Jip aussi était là, et Jip voulut encore aboyer contre moi. Quand j’offris mon bouquet, il grinça des dents avec jalousie. Non, Jip, tu n’avais pas tort si tu avais la moindre idée de mon adoration pour ta maîtresse.
« — Ah ! je vous remercie, Monsieur Copperfield. Quelles admirables fleurs ! » dit Dora.
Pendant le trajet de trois milles, j’avais tourné le plus beau des compliments ; mais, en sa présence, je me sentis hors d’état d’en débiter la première phrase. En la voyant approcher mon bouquet de la jolie fossette de son menton, tel fut mon ravissement que, si je n’étais resté muet, j’aurais dit à Miss Julia Mills : « Tuez-moi, Miss Mills, si vous avez un cœur… que je meure ici. »
Dora fit sentir mes fleurs à Jip. — Jip gronda et ne voulut pas les flairer. — Dora se mit à rire et voulut forcer Jip d’en savourer le parfum. — Jip prit entre ses dents un brin de géranium et le mâchonna comme si c’eût été une patte de chat. — Dora le battit, fit la moue, et dit : « Mes pauvres fleurs ! » avec autant de compassion que si Jip m’avait mordu moi-même… Ah ! plût à Dieu !
« — Vous serez charmé d’apprendre, Monsieur Copperfield, » dit Dora, « que cette fâcheuse Miss Murdstone n’est pas ici. Elle est allée au mariage de son frère et sera absente trois semaines. N’est-ce pas délicieux !
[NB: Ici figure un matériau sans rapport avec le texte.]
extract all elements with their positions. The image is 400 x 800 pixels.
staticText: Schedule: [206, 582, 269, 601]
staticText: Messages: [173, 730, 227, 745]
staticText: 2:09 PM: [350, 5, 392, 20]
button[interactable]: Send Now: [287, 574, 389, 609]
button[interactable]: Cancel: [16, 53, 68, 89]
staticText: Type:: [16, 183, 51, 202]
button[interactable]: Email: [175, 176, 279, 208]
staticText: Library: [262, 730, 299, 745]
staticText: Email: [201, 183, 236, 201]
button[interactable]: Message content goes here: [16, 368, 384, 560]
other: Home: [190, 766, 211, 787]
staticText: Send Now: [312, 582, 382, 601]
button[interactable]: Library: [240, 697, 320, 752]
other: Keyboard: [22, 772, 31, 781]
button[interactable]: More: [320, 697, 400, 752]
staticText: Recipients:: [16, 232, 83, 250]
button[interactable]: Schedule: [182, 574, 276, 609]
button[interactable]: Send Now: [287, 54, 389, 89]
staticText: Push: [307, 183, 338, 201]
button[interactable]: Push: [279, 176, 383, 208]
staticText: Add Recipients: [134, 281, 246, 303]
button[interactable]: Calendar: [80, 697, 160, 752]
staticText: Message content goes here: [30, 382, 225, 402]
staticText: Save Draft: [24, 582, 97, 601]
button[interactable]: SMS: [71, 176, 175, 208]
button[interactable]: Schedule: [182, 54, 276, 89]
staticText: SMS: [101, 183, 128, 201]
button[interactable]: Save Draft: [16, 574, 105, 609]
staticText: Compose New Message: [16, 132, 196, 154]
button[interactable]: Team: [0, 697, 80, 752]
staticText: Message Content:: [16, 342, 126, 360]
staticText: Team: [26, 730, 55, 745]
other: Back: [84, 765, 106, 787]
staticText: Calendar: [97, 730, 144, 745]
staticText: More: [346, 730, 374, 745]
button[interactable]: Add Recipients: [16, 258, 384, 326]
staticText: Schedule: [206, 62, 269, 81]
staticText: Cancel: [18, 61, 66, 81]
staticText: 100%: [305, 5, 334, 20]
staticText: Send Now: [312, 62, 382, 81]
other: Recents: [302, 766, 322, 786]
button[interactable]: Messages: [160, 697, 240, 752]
» — Si c’est délicieux pour vous, c’est donc délicieux pour moi, » répondis-je. Miss Julia Mills sourit et nous regarda avec un air de sagesse et de bienveillance suprêmes.
« — Miss Murdstone est la plus désagréable créature que je connaisse, » dit Dora ; « vous ne sauriez croire, Julia, jusqu’à quel point elle est revêche et provoquante !
» — Je puis très bien le croire, ma chère, » dit Julia.
« — J’oubliais, » reprit Dora en posant sa main sur celle de Julia, « que vous pouviez, en effet, très bien le croire. »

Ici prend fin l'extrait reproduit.